2. The method of claim 1 further comprising receiving user input specifying sub-processes for inclusion within the restoration process.
3. The method of claim 1 wherein dynamically generating the restoration process comprises dynamically generating the restoration process in response to detecting the event.
4. The method of claim 1 further comprising, if employing the verification process fails to verify that the website has been restored to the desired state, then dynamically generating a second restoration process, employing the second restoration process to restore the website to the desired state, and employing a second verification process to verify that the website has been restored to the desired state.
5. The method of claim 4 wherein employing the restoration process comprises restoring a portion of code associated with the website, and wherein employing the second restoration process comprises restoring the website to a previous version of the website using an entire backup of the website.
6. The method of claim 1 wherein the event comprises a decline in reputation of the website.
7. The method of claim 1 wherein the event comprises artifacts created by a malware attack.
8. The method of claim 1 wherein the event comprises a malfunction of the website, and wherein a cause of the malfunction is unknown when the event is detected.
9. An event-driven auto-restoration system for websites, the system comprising:
a processing system configured to detect an event associated with a website indicative of a change in the website to an undesired state, dynamically generate a restoration process, employ the restoration process to restore the website to a desired state, and employ a verification process to verify that the website has been restored to the desired state.
10. The system of claim 9 further comprising the processing system configured to receive user input specifying sub-processes for inclusion within the restoration process.
11. The system of claim 9 wherein the processing system configured to dynamically generate the restoration process comprises the processing system configured to dynamically generate the restoration process in response to detecting the event.
12. The system of claim 9 further comprising, if employing the verification process fails to verify that the website has been restored to the desired state, then the processing system is configured to dynamically generate a second restoration process, employ the second restoration process to restore the website to the desired state, and employ a second verification process to verify that the website has been restored to the desired state.
13. The system of claim 12 wherein the processing system configured to employ the restoration process comprises the processing system configured to restore a portion of code associated with the website, and wherein the processing system configured to employ the second restoration process comprises the processing system configured to restore the website to a previous version of the website using an entire backup of the website.
14. The system of claim 9 wherein the event comprises a decline in reputation of the website.
15. The system of claim 9 wherein the event comprises artifacts created by a malware attack.
16. The system of claim 9 wherein the event comprises a malfunction of the website, and wherein a cause of the malfunction is unknown when the event is detected.

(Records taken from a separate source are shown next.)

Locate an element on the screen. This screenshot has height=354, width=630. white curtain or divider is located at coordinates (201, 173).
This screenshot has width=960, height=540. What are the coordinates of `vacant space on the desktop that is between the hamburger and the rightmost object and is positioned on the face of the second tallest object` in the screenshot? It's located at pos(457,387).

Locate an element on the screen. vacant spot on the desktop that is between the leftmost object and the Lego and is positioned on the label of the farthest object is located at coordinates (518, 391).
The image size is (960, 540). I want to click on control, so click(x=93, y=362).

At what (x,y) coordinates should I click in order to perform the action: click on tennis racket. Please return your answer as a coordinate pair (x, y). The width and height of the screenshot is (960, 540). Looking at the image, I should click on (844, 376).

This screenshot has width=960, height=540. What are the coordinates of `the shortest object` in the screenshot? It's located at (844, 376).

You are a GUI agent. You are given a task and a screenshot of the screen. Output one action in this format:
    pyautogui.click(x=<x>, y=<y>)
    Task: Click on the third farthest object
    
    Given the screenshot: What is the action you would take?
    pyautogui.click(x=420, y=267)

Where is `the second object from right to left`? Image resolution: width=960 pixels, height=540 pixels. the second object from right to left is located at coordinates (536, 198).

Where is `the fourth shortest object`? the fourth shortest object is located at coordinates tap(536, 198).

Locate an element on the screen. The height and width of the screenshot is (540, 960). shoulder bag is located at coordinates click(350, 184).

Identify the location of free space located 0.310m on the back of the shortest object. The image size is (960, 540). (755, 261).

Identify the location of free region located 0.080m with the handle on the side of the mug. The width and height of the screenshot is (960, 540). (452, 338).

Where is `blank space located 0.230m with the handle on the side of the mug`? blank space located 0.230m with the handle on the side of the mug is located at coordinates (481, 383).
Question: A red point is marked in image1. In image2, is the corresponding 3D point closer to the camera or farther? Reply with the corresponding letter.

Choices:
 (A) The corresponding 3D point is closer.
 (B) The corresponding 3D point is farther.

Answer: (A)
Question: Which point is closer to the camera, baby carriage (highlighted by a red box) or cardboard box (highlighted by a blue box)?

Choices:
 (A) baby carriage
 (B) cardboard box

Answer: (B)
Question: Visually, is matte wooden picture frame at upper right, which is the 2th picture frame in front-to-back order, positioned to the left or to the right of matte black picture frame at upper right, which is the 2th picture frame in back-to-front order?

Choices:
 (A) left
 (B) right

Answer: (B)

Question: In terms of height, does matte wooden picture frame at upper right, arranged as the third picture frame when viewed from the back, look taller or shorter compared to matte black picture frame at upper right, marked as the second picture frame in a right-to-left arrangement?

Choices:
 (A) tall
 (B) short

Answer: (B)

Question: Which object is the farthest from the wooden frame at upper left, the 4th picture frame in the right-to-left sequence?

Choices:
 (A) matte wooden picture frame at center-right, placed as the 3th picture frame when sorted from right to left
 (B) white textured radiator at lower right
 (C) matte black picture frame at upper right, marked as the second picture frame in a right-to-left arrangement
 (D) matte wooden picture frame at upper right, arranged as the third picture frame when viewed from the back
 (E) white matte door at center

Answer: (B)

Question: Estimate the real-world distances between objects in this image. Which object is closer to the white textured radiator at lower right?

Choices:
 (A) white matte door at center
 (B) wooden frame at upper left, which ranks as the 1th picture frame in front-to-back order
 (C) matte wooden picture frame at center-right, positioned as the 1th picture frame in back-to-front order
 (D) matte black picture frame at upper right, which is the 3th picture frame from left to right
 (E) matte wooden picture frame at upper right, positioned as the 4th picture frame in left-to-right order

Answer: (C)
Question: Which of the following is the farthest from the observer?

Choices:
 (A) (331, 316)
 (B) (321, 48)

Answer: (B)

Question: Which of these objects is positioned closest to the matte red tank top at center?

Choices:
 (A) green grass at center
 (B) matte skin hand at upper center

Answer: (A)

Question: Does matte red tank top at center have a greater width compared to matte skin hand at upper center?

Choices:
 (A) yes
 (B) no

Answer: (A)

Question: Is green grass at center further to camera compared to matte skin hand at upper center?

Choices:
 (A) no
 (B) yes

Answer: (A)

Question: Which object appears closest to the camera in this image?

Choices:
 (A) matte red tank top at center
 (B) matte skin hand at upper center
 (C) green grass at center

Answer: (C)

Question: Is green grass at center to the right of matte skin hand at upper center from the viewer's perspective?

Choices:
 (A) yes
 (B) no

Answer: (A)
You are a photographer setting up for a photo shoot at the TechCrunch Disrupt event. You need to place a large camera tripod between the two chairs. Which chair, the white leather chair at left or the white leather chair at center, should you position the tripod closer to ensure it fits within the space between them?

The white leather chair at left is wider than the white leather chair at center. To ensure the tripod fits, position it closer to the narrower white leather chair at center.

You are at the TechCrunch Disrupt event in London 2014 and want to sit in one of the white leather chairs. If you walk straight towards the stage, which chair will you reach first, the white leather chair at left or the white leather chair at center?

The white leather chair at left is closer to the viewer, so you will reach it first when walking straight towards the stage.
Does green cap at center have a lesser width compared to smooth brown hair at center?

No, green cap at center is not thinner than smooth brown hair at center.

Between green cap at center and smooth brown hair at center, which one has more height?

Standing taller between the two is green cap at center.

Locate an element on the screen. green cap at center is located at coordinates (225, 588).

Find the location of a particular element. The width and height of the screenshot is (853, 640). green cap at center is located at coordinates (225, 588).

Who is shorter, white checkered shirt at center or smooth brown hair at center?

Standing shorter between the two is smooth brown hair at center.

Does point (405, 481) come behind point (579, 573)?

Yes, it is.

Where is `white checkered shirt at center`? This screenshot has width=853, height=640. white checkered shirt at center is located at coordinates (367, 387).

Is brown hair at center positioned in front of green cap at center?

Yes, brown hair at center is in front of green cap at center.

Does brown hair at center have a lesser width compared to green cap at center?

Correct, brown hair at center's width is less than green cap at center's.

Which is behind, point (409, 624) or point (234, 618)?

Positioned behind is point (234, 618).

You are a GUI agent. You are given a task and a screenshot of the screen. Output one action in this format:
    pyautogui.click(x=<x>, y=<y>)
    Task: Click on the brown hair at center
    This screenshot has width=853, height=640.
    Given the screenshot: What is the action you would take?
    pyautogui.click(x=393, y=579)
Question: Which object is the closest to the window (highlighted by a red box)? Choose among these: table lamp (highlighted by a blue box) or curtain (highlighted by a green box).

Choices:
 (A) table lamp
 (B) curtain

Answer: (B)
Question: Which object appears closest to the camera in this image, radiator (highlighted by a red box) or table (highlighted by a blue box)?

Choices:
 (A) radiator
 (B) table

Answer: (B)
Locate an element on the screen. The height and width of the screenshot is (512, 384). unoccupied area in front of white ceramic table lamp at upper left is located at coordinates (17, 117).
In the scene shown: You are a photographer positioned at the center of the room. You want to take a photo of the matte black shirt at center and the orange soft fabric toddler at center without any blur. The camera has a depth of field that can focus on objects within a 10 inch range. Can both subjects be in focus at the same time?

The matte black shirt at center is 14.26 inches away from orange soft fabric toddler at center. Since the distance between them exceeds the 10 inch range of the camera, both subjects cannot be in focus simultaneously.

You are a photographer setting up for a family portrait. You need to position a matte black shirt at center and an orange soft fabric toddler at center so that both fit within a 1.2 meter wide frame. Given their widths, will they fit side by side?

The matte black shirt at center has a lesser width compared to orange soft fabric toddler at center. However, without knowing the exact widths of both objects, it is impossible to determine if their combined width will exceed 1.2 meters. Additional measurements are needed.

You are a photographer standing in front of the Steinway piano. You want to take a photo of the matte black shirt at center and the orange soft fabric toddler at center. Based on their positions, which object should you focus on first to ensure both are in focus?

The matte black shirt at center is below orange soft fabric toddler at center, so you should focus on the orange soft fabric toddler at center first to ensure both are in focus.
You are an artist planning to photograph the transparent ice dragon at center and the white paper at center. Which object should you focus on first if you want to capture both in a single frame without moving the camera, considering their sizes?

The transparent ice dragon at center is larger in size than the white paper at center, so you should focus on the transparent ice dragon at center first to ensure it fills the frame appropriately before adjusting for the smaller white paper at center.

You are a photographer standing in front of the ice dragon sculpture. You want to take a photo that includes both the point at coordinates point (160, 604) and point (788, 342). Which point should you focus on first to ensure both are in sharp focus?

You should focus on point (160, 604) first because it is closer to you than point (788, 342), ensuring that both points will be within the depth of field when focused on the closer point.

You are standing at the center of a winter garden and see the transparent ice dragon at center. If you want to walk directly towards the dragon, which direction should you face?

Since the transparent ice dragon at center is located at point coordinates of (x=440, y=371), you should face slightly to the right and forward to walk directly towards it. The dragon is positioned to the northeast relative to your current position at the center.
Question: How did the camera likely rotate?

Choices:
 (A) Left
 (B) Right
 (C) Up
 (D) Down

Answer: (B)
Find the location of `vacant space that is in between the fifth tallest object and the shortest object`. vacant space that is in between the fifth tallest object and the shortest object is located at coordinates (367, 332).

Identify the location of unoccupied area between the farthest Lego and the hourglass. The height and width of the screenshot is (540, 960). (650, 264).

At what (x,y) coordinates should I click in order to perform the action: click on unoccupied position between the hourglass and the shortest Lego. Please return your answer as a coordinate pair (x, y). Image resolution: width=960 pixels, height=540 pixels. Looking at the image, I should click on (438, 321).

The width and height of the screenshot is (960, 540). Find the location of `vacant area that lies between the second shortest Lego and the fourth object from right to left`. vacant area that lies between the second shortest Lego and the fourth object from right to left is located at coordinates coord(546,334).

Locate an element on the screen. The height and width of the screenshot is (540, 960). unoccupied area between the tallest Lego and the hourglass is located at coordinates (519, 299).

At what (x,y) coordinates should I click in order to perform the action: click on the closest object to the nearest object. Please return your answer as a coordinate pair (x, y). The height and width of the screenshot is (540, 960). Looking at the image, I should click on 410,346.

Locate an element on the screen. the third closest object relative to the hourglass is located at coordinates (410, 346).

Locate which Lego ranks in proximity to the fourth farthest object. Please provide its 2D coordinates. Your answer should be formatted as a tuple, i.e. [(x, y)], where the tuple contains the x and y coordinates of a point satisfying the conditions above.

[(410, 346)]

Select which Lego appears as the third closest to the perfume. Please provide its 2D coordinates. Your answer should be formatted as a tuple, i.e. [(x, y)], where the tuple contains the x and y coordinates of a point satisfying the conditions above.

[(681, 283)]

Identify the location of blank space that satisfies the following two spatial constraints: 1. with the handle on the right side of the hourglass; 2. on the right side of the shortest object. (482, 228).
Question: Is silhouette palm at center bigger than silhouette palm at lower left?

17. A computer-readable medium having program instructions stored thereon for operating an event-driven auto-restoration system for websites, the computer-readable medium comprising:
a monitoring software module configured to direct the event-driven auto-restoration system to detect an event associated with a website indicative of a change in the website to an undesired state,
a restoration software module configured to direct the event-driven auto-restoration system to dynamically generate a restoration process and employ the restoration process to restore the website to a desired state; and
a verification software module configured to direct the event-driven auto-restoration system to employ a verification process to verify that the website has been restored to the desired state.
18. The computer-readable medium of claim 17 further comprising a control and interface software module configured to direct the event-driven auto-restoration system to receive user input specifying sub-processes for inclusion within the restoration process.
19. The computer-readable medium of claim 17 wherein the restoration software module configured to direct the event-driven auto-restoration system to dynamically generate the restoration process comprises the restoration software module configured to direct the event-driven auto-restoration system to dynamically generate the restoration process in response to detecting the event.
20. The computer-readable medium of claim 17 further comprising, if employing the verification process fails to verify that the website has been restored to the desired state, then the restoration software module is configured to direct the event-driven auto-restoration system to dynamically generate a second restoration process and employ the second restoration process to restore the website to the desired state, and the verification software module is configured to employ a second verification process to verify that the website has been restored to the desired state.
21. The computer-readable medium of claim 20 wherein the restoration software module configured to direct the event-driven auto-restoration system to employ the restoration process comprises the restoration software module configured to direct the event-driven auto-restoration system to restore a portion of code associated with the website, and wherein the restoration software module configured to direct the event-driven auto-restoration system to employ the second restoration process comprises the restoration software module configured to direct the event-driven auto-restoration system to restore the website to a previous version of the website using an entire backup of the website.
22. The computer-readable medium of claim 17 wherein the event comprises a decline in reputation of the website.
23. The computer-readable medium of claim 17 wherein the event comprises artifacts created by a malware attack.
24. The computer-readable medium of claim 17 wherein the event comprises a malfunction of the website, and wherein a cause of the malfunction is unknown when the event is detected.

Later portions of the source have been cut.